What to do: The records below are to be repeated in full, exactly as they are.

Material for this exercise START

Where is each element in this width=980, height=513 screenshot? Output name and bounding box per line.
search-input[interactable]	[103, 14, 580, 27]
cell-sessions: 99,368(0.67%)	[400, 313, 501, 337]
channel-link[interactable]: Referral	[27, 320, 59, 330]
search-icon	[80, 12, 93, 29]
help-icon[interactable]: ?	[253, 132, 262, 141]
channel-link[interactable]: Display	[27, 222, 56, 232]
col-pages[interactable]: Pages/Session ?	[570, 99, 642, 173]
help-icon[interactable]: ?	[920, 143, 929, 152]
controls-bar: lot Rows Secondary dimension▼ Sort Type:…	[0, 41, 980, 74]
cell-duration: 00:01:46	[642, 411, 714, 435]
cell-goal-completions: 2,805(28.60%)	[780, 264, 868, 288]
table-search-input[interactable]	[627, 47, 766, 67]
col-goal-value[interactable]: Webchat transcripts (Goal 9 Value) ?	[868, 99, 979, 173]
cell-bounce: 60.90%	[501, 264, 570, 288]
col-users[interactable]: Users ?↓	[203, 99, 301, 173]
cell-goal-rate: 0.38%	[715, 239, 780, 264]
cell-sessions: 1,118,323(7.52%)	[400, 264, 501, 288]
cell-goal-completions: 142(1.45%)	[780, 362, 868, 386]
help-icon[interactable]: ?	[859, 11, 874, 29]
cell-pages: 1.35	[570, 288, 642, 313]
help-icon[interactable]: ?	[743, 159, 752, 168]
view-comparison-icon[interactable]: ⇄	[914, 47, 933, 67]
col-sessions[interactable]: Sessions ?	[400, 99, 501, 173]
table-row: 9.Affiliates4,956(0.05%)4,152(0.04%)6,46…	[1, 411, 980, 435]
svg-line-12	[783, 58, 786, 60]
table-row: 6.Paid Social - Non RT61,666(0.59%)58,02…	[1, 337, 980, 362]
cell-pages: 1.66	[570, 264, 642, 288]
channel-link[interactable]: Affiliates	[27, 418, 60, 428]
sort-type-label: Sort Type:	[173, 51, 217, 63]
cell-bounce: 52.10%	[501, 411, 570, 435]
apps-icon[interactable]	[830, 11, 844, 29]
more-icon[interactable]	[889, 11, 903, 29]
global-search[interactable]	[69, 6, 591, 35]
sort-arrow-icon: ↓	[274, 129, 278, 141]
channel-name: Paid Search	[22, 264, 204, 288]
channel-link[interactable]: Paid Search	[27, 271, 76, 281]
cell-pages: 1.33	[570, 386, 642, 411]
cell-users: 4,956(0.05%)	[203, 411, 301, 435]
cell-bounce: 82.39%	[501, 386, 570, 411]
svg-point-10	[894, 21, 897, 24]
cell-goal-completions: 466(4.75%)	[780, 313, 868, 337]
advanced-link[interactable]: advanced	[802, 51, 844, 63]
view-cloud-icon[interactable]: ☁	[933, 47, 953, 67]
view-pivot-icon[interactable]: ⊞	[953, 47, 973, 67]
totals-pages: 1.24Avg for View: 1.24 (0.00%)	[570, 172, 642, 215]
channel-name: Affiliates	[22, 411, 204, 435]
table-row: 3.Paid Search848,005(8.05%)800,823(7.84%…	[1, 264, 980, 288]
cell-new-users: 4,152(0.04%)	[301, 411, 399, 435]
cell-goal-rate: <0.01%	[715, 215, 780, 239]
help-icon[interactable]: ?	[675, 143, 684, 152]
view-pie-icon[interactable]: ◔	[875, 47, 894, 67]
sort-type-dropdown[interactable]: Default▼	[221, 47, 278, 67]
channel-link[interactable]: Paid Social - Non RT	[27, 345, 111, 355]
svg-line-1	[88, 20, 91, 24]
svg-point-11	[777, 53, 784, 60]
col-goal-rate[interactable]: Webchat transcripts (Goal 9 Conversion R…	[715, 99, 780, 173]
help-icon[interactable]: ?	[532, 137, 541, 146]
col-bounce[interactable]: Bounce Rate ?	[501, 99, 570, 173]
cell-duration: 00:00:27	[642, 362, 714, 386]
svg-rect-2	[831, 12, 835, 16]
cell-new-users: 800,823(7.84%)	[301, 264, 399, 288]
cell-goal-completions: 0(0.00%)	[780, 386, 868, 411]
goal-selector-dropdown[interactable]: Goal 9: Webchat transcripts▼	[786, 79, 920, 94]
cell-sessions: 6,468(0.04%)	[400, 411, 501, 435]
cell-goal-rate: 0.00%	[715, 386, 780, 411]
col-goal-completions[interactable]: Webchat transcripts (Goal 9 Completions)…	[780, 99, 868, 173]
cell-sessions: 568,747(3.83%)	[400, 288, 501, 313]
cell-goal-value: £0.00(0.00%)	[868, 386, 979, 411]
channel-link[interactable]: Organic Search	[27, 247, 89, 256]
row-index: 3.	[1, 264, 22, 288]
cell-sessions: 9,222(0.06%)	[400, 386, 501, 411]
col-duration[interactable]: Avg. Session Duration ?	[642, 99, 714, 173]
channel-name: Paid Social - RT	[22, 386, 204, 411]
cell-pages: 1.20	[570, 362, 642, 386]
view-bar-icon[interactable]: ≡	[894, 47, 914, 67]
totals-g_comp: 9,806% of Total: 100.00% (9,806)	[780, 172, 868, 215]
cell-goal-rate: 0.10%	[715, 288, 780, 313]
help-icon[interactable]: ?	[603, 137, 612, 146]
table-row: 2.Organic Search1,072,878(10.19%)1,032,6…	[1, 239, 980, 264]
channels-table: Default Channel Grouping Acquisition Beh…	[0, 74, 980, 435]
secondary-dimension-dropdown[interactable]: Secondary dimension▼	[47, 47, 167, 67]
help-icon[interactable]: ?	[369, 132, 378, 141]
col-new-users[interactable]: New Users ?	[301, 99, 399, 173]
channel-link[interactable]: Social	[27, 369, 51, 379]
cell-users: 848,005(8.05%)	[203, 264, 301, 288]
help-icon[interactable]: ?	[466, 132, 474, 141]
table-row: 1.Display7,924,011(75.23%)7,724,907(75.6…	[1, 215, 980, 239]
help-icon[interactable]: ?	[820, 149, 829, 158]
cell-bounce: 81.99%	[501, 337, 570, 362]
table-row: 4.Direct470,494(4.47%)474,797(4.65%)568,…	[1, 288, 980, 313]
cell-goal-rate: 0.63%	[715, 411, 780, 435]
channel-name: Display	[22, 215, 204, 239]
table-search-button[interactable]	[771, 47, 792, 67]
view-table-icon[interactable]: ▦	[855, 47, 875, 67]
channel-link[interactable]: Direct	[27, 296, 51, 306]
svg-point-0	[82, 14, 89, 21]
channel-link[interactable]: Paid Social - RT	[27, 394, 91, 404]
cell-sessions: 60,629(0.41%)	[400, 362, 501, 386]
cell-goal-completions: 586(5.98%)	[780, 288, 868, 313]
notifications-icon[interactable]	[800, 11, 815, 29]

Material for this exercise END

Result:
Where is each element in this width=980, height=513 screenshot? Output name and bounding box per line.
search-input[interactable]	[103, 14, 580, 27]
cell-sessions: 99,368(0.67%)	[400, 313, 501, 337]
channel-link[interactable]: Referral	[27, 320, 59, 330]
search-icon	[80, 12, 93, 29]
help-icon[interactable]: ?	[253, 132, 262, 141]
channel-link[interactable]: Display	[27, 222, 56, 232]
col-pages[interactable]: Pages/Session ?	[570, 99, 642, 173]
help-icon[interactable]: ?	[920, 143, 929, 152]
controls-bar: lot Rows Secondary dimension▼ Sort Type:…	[0, 41, 980, 74]
cell-duration: 00:01:46	[642, 411, 714, 435]
cell-goal-completions: 2,805(28.60%)	[780, 264, 868, 288]
table-search-input[interactable]	[627, 47, 766, 67]
col-goal-value[interactable]: Webchat transcripts (Goal 9 Value) ?	[868, 99, 979, 173]
cell-bounce: 60.90%	[501, 264, 570, 288]
col-users[interactable]: Users ?↓	[203, 99, 301, 173]
cell-goal-rate: 0.38%	[715, 239, 780, 264]
cell-sessions: 1,118,323(7.52%)	[400, 264, 501, 288]
cell-goal-completions: 142(1.45%)	[780, 362, 868, 386]
help-icon[interactable]: ?	[859, 11, 874, 29]
cell-pages: 1.35	[570, 288, 642, 313]
help-icon[interactable]: ?	[743, 159, 752, 168]
view-comparison-icon[interactable]: ⇄	[914, 47, 933, 67]
col-sessions[interactable]: Sessions ?	[400, 99, 501, 173]
table-row: 9.Affiliates4,956(0.05%)4,152(0.04%)6,46…	[1, 411, 980, 435]
svg-line-12	[783, 58, 786, 60]
table-row: 6.Paid Social - Non RT61,666(0.59%)58,02…	[1, 337, 980, 362]
cell-pages: 1.66	[570, 264, 642, 288]
channel-link[interactable]: Affiliates	[27, 418, 60, 428]
sort-type-label: Sort Type:	[173, 51, 217, 63]
cell-bounce: 52.10%	[501, 411, 570, 435]
apps-icon[interactable]	[830, 11, 844, 29]
more-icon[interactable]	[889, 11, 903, 29]
global-search[interactable]	[69, 6, 591, 35]
sort-arrow-icon: ↓	[274, 129, 278, 141]
channel-name: Paid Search	[22, 264, 204, 288]
channel-link[interactable]: Paid Search	[27, 271, 76, 281]
cell-pages: 1.33	[570, 386, 642, 411]
cell-users: 4,956(0.05%)	[203, 411, 301, 435]
cell-bounce: 82.39%	[501, 386, 570, 411]
svg-point-10	[894, 21, 897, 24]
cell-goal-completions: 466(4.75%)	[780, 313, 868, 337]
advanced-link[interactable]: advanced	[802, 51, 844, 63]
view-cloud-icon[interactable]: ☁	[933, 47, 953, 67]
view-pivot-icon[interactable]: ⊞	[953, 47, 973, 67]
totals-pages: 1.24Avg for View: 1.24 (0.00%)	[570, 172, 642, 215]
channel-name: Affiliates	[22, 411, 204, 435]
table-row: 3.Paid Search848,005(8.05%)800,823(7.84%…	[1, 264, 980, 288]
cell-new-users: 4,152(0.04%)	[301, 411, 399, 435]
cell-goal-rate: <0.01%	[715, 215, 780, 239]
help-icon[interactable]: ?	[675, 143, 684, 152]
view-pie-icon[interactable]: ◔	[875, 47, 894, 67]
sort-type-dropdown[interactable]: Default▼	[221, 47, 278, 67]
channel-link[interactable]: Paid Social - Non RT	[27, 345, 111, 355]
svg-line-1	[88, 20, 91, 24]
svg-point-11	[777, 53, 784, 60]
col-goal-rate[interactable]: Webchat transcripts (Goal 9 Conversion R…	[715, 99, 780, 173]
help-icon[interactable]: ?	[532, 137, 541, 146]
col-bounce[interactable]: Bounce Rate ?	[501, 99, 570, 173]
cell-duration: 00:00:27	[642, 362, 714, 386]
svg-rect-2	[831, 12, 835, 16]
cell-new-users: 800,823(7.84%)	[301, 264, 399, 288]
cell-goal-completions: 0(0.00%)	[780, 386, 868, 411]
goal-selector-dropdown[interactable]: Goal 9: Webchat transcripts▼	[786, 79, 920, 94]
cell-sessions: 6,468(0.04%)	[400, 411, 501, 435]
cell-goal-rate: 0.00%	[715, 386, 780, 411]
col-goal-completions[interactable]: Webchat transcripts (Goal 9 Completions)…	[780, 99, 868, 173]
cell-sessions: 568,747(3.83%)	[400, 288, 501, 313]
cell-goal-value: £0.00(0.00%)	[868, 386, 979, 411]
channel-link[interactable]: Organic Search	[27, 247, 89, 256]
row-index: 3.	[1, 264, 22, 288]
cell-sessions: 9,222(0.06%)	[400, 386, 501, 411]
col-duration[interactable]: Avg. Session Duration ?	[642, 99, 714, 173]
channel-name: Paid Social - RT	[22, 386, 204, 411]
cell-pages: 1.20	[570, 362, 642, 386]
view-bar-icon[interactable]: ≡	[894, 47, 914, 67]
totals-g_comp: 9,806% of Total: 100.00% (9,806)	[780, 172, 868, 215]
cell-goal-rate: 0.10%	[715, 288, 780, 313]
help-icon[interactable]: ?	[603, 137, 612, 146]
table-row: 2.Organic Search1,072,878(10.19%)1,032,6…	[1, 239, 980, 264]
channels-table: Default Channel Grouping Acquisition Beh…	[0, 74, 980, 435]
secondary-dimension-dropdown[interactable]: Secondary dimension▼	[47, 47, 167, 67]
help-icon[interactable]: ?	[369, 132, 378, 141]
col-new-users[interactable]: New Users ?	[301, 99, 399, 173]
channel-link[interactable]: Social	[27, 369, 51, 379]
cell-users: 848,005(8.05%)	[203, 264, 301, 288]
help-icon[interactable]: ?	[466, 132, 474, 141]
table-row: 1.Display7,924,011(75.23%)7,724,907(75.6…	[1, 215, 980, 239]
help-icon[interactable]: ?	[820, 149, 829, 158]
cell-bounce: 81.99%	[501, 337, 570, 362]
table-row: 4.Direct470,494(4.47%)474,797(4.65%)568,…	[1, 288, 980, 313]
cell-goal-rate: 0.63%	[715, 411, 780, 435]
channel-name: Display	[22, 215, 204, 239]
table-search-button[interactable]	[771, 47, 792, 67]
view-table-icon[interactable]: ▦	[855, 47, 875, 67]
channel-link[interactable]: Direct	[27, 296, 51, 306]
svg-point-0	[82, 14, 89, 21]
channel-link[interactable]: Paid Social - RT	[27, 394, 91, 404]
cell-sessions: 60,629(0.41%)	[400, 362, 501, 386]
cell-goal-completions: 586(5.98%)	[780, 288, 868, 313]
notifications-icon[interactable]	[800, 11, 815, 29]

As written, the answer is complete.